A novel mouse model was generated to assess the effect of the autocrine Bmp4 ligand on individual secretory cell fate. We spatiotemporally mapped BMP signaling in mouse and human regenerating intestine. Transgenic models were used to explore the functional impact of pathway manipulation on stem cell fate and intestinal regeneration.
In homeostasis, ligand exposure reduced proliferation, expedited terminal differentiation, abrogated secretory cell survival, and prevented dedifferentiation. After ulceration, physiological attenuation of BMP signaling arose through upregulation of the secreted antagonist Grem1 from topographically distinct populations of fibroblasts. Concomitant expression supported functional compensation after Grem1 deletion from tissue-resident cells. BMP pathway manipulation showed that antagonist-mediated BMP attenuation was obligatory but functionally submaximal, because regeneration was impaired or enhanced by epithelial overexpression of Bmp4 or Grem1, respectively. Mechanistically, Bmp4 abrogated regenerative stem cell reprogramming despite a convergent impact of YAP/TAZ on cell fate in remodeled wounds.

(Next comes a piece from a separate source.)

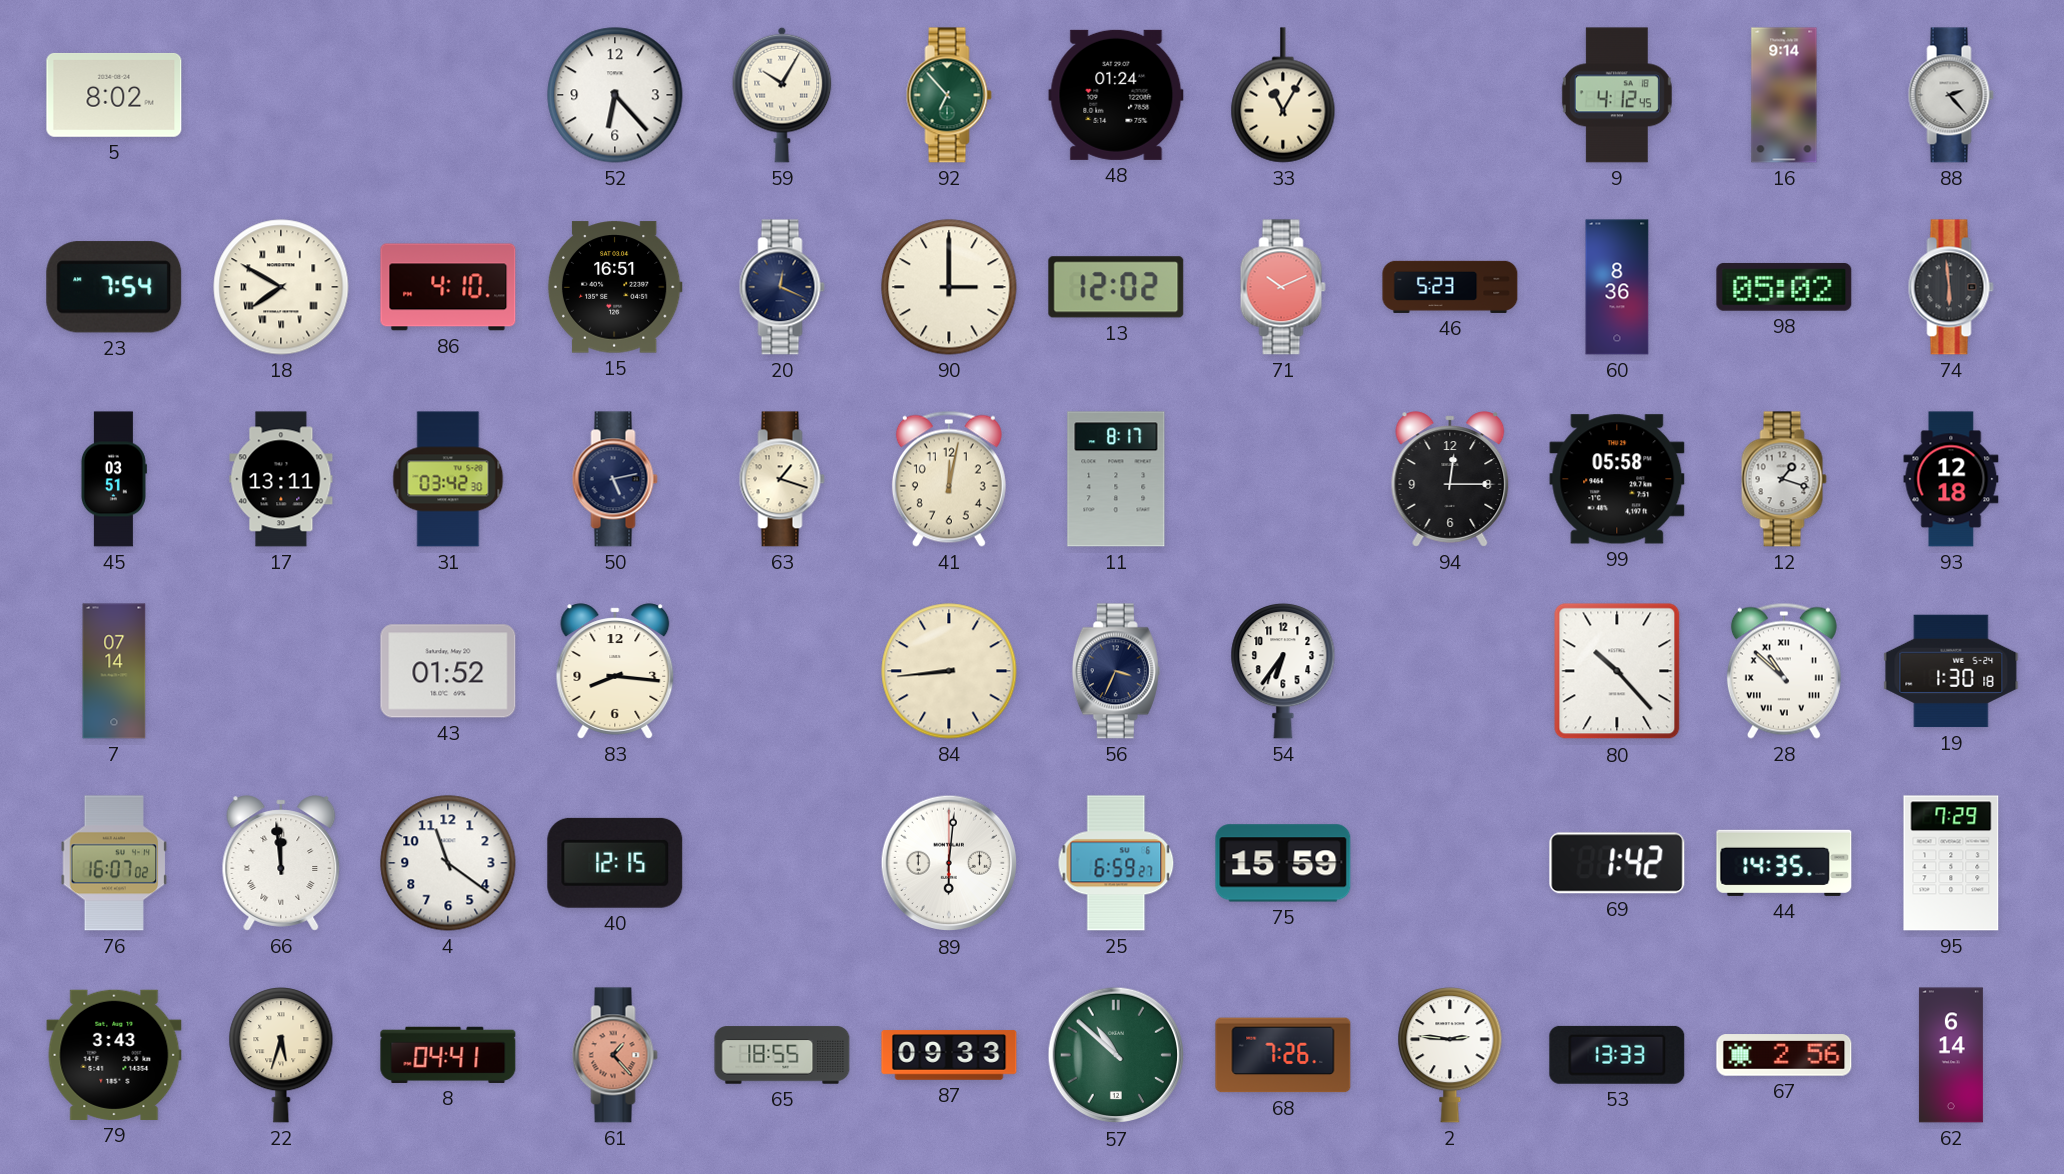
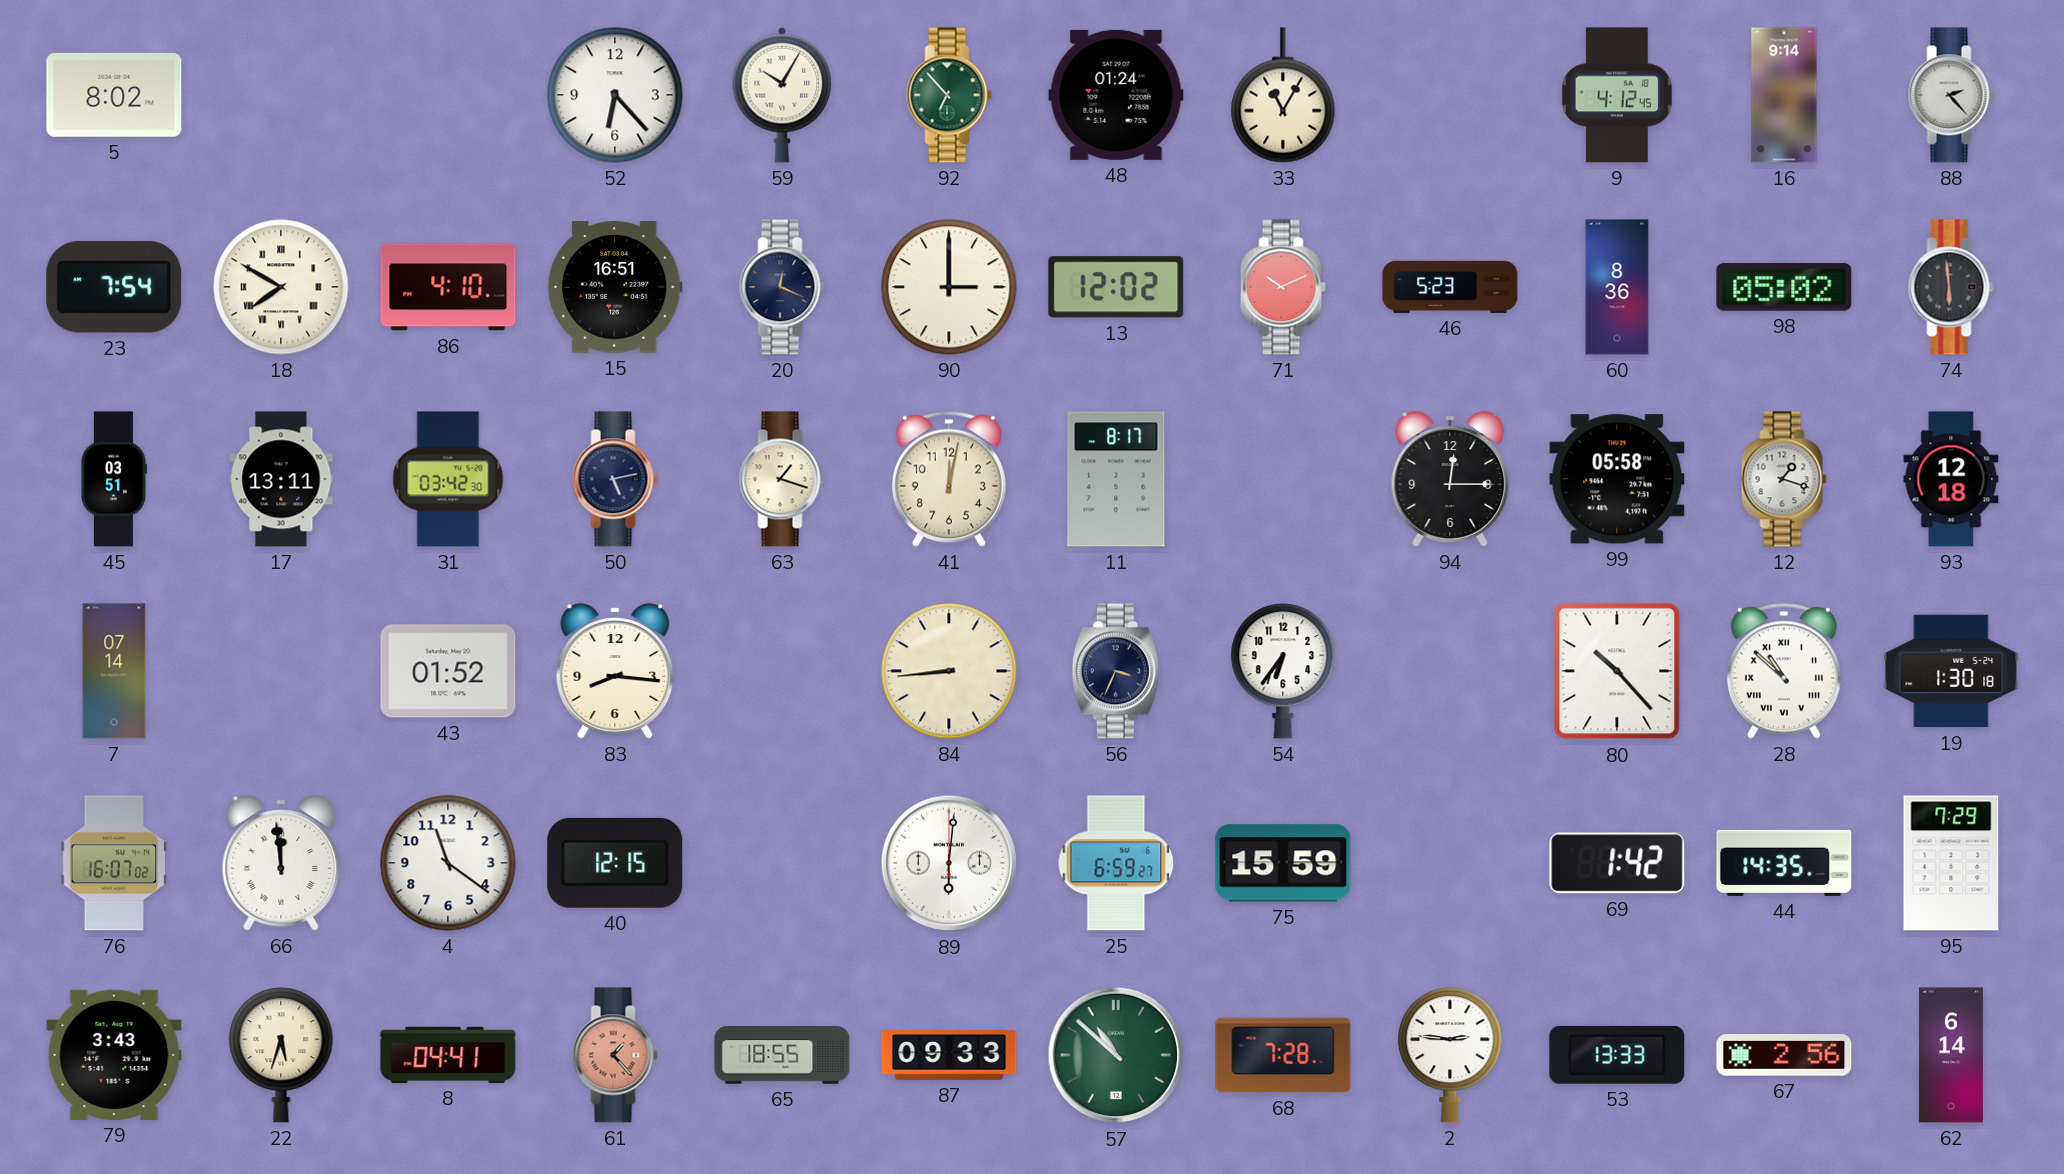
68: 7:26 -> 7:28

BMP signaling prevents epithelial dedifferentiation, and pathway attenuation through stromal Grem1 upregulation was required for adaptive reprogramming in intestinal regeneration. This intercompartmental antagonism was functionally submaximal, raising the possibility of therapeutic pathway manipulation in inflammatory bowel disease.
在体内平衡中,肠道细胞命运受形态发生素信号的平衡梯度控制。骨形态发生蛋白(BMP)途径具有生理上的促分化作用,主要通过先前的实验途径失活推断得出。肠道再生由去分化和细胞可塑性支撑,但调节这种适应性重编程的信号通路尚未得到很好的理解。我们评估了 BMP 信号通路,并研究了在体内平衡和再生中对途径进行操作的影响和治疗潜力。
我们生成了一种新型小鼠模型,以评估自分泌 Bmp4 配体对单个分泌细胞命运的影响。我们在小鼠和人类再生肠道中时空映射了 BMP 信号。使用转基因模型来探索途径操作对干细胞命运和肠道再生的功能影响。
在体内平衡中,配体暴露会减少增殖,加速终末分化,消除分泌细胞的存活,并防止去分化。在溃疡后,通过来自不同位置的成纤维细胞中分泌的拮抗剂 Grem1 的上调,生理上减弱了 BMP 信号。伴随的表达在组织驻留细胞中 Grem1 缺失后支持功能补偿。BMP 途径操作表明,拮抗剂介导的 BMP 衰减是必需的,但功能上不是最佳的,因为分别通过上皮细胞过表达 Bmp4 或 Grem1 进行的再生受到损害或增强。从机制上讲,尽管 YAP/TAZ 对重塑伤口中的细胞命运产生了趋同影响,但 Bmp4 会破坏再生性干细胞重编程。
BMP 信号可防止上皮细胞去分化,并且在肠道再生中适应性重编程所需的途径衰减是通过基质 Grem1 的上调来实现的。这种隔室间的拮抗作用不是最佳的,这为炎症性肠病的治疗性途径操作提供了可能性。